*THE DATA:*
************

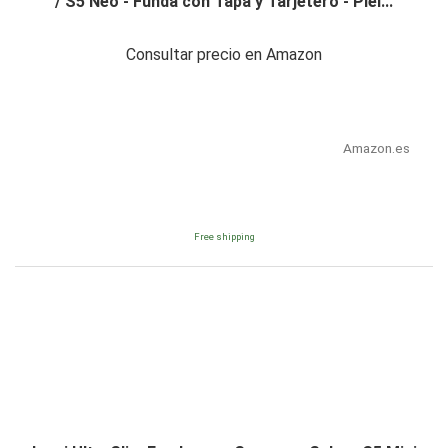
/ S5 Neo - Funda con Tapa y Tarjetero - Piel...
Consultar precio en Amazon
Amazon.es
Free shipping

************

*ACTIVITY:* Keep every word of the data as it is when you write it out, but drop the pictures.

*FINISHED TASK:*
/ S5 Neo - Funda con Tapa y Tarjetero - Piel...
Consultar precio en Amazon
Amazon.es
Free shipping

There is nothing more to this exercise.